交換トレードで西武から中日に移籍した川越
チーム再建に向け、中日が積極的な「血の入れ替え」を敢行している。
高松渡との交換トレードで
川越誠司を獲得したことを今月18日に発表。川越は20日に入団会見を行い、「自分はバッティングが持ち味だと思うのでそこを発揮したい。ドラゴンズとは今年交流戦で対戦し、守っていて打たれそうというかオーラがあって強いチームだなと感じました。立浪監督も現役時代にテレビで拝見していたので、すごく偉大な方だというイメージです。使って頂ける所であればどこでも頑張ろうと思っているので、自分の力を発揮できたらと思います」と新天地での活躍を誓った。

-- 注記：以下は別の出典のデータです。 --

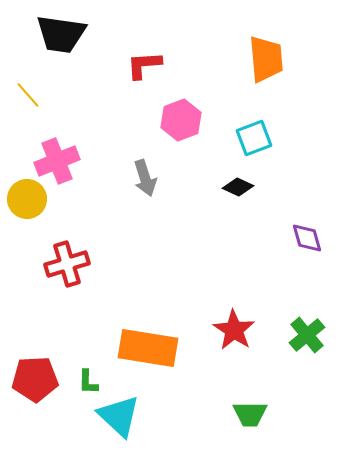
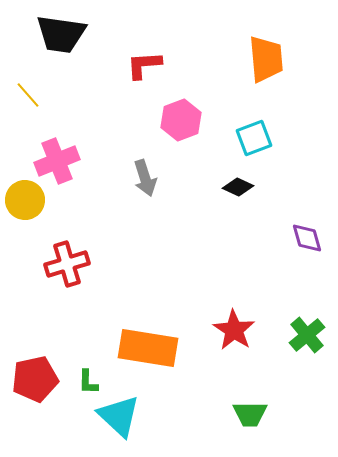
yellow circle: moved 2 px left, 1 px down
red pentagon: rotated 9 degrees counterclockwise
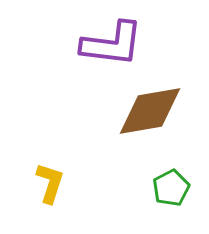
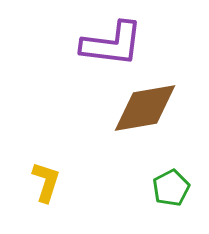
brown diamond: moved 5 px left, 3 px up
yellow L-shape: moved 4 px left, 1 px up
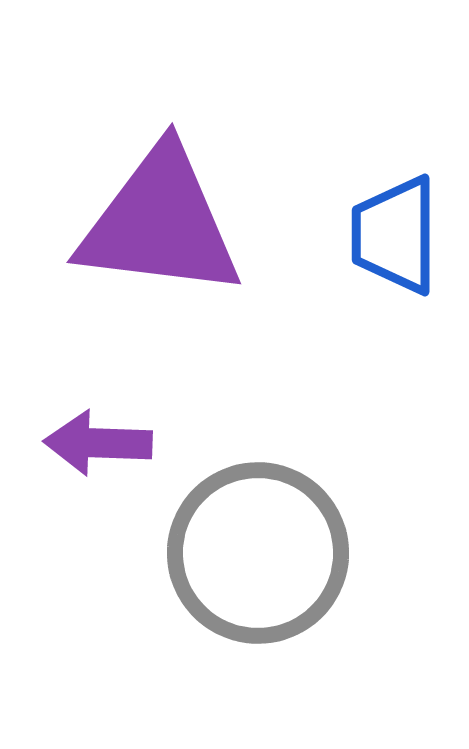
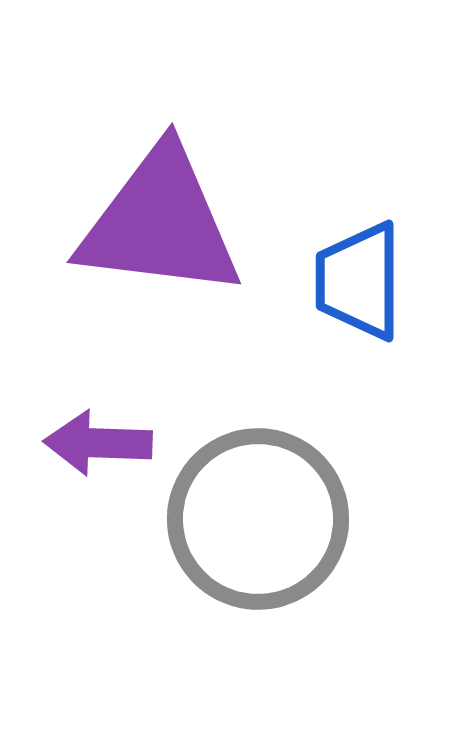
blue trapezoid: moved 36 px left, 46 px down
gray circle: moved 34 px up
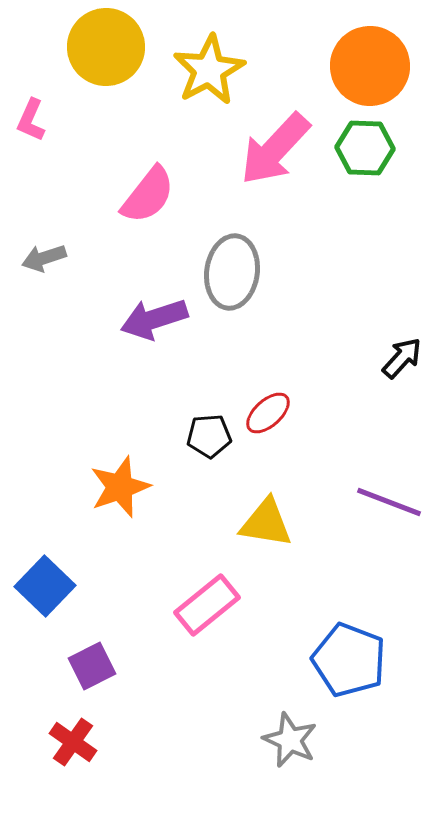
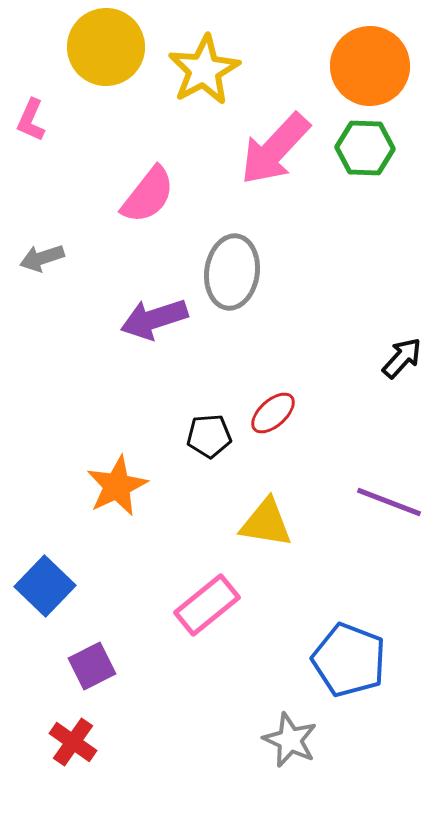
yellow star: moved 5 px left
gray arrow: moved 2 px left
red ellipse: moved 5 px right
orange star: moved 3 px left, 1 px up; rotated 6 degrees counterclockwise
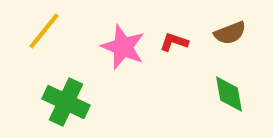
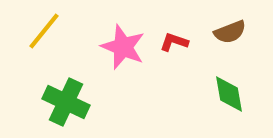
brown semicircle: moved 1 px up
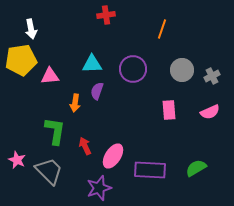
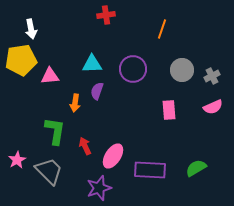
pink semicircle: moved 3 px right, 5 px up
pink star: rotated 18 degrees clockwise
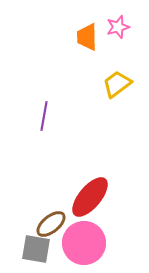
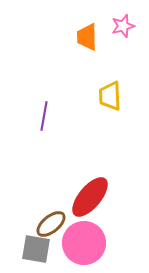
pink star: moved 5 px right, 1 px up
yellow trapezoid: moved 7 px left, 12 px down; rotated 56 degrees counterclockwise
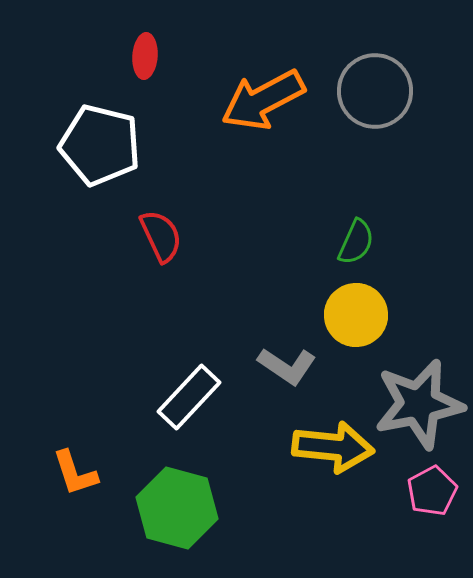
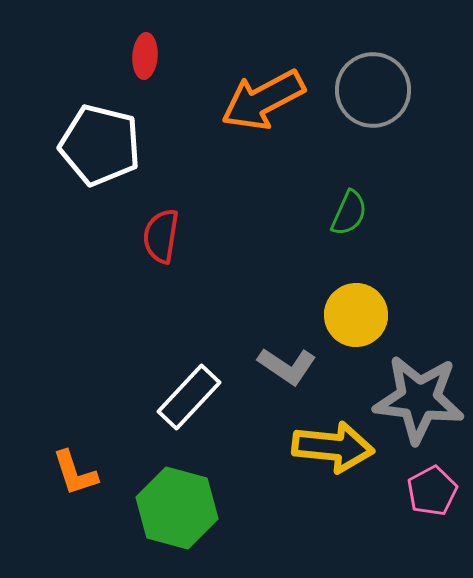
gray circle: moved 2 px left, 1 px up
red semicircle: rotated 146 degrees counterclockwise
green semicircle: moved 7 px left, 29 px up
gray star: moved 5 px up; rotated 18 degrees clockwise
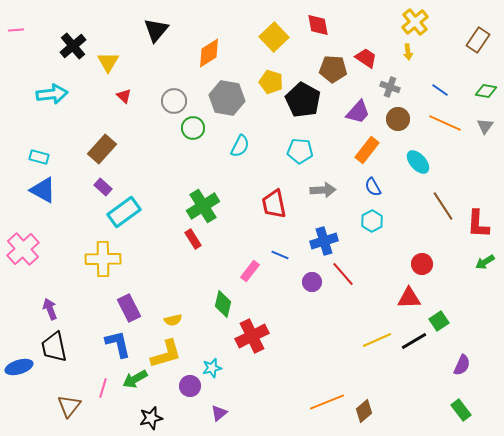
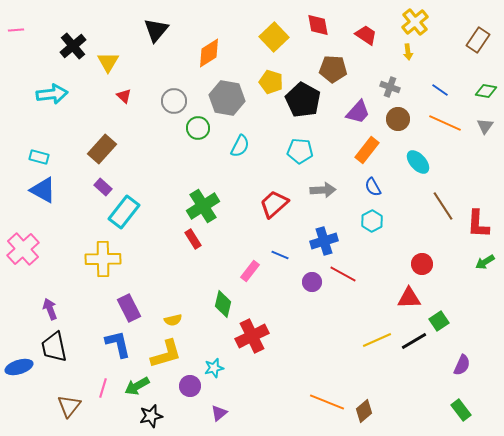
red trapezoid at (366, 58): moved 23 px up
green circle at (193, 128): moved 5 px right
red trapezoid at (274, 204): rotated 60 degrees clockwise
cyan rectangle at (124, 212): rotated 16 degrees counterclockwise
red line at (343, 274): rotated 20 degrees counterclockwise
cyan star at (212, 368): moved 2 px right
green arrow at (135, 379): moved 2 px right, 7 px down
orange line at (327, 402): rotated 44 degrees clockwise
black star at (151, 418): moved 2 px up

昨年から立浪監督が就任し、成立したトレードは今回が6件目。昨年7月に
石岡諒太とのトレードで
オリックスから
後藤駿太を獲得すると、6年ぶりの最下位に沈んだ同年オフには
阿部寿樹を
楽天、
京田陽太を
DeNAに放出して
涌井秀章、
砂田毅樹が加わった。阿部は昨年133試合出場で打率.270、9本塁打と中軸で活躍していただけに、正二塁手の電撃トレードは大きな反響を呼んだ。今年1月には手薄な捕手陣の補強に動き、
加藤匠馬が
ロッテから復帰。シーズンに入り、正捕手の
木下拓哉が右手甲骨折で6月15日に登録抹消されると、4日後の19日に
郡司裕也、
山本拓実を交換要員に
日本ハムから
宇佐見真吾、斎藤綱記を獲得するトレードが発表された。
現役ドラフトで加入の細川が大ブレーク
環境が変わることは、野球人生の大きな転機になる。涌井は3勝10敗、防御率3.96と大きく負け越しているが打線の援護に恵まれない試合があることを考慮しなければいけない。開幕から先発ローテーションで稼働していることは評価すべきだろう。宇佐見は移籍後18試合出場で打率.413、1本塁打、5打点をマーク。得点圏打率.583と驚異的な数字で、7月13日の
ヤクルト戦(神宮)以降は五番に座っている。左のセットアッパーとして期待される斎藤も4試合連続無失点で2ホールドと好投を続けている。
トレード移籍ではないが、新天地で覚醒した代表例が
細川成也だ。昨オフに現役ドラフトでDeNAから移籍。和製大砲として潜在能力は高く評価されていたが、DeNAでは一軍に定着できなかった。中日でも外野の定位置が確約されていたわけではなく、開幕戦は出場機会がなかったが、4月以降はクリーンアップに定着して81試合出場で打率.285、12本塁打、49打点と自己最高の成績をマーク。球宴にも初出場を果たすなど大きくステップアップしている。
二軍では好成績をマーク
川越も「第2の細川」になる可能性を秘めている。投手として入団したが、打撃センスを買われて19年に野手転向。当時の
松井稼頭央二軍監督(現一軍監督)の期待は大きく、イースタン開幕戦から四番に抜擢された。左の強打者としてそのパンチ力は大きな魅力だ。今年は12試合の出場にとどまり、打率.133、1本塁打、5打点。6月19日に登録抹消されてファーム暮らしだったが、イースタンでは打率.292、7本塁打、25打点の好成績をマークしていた。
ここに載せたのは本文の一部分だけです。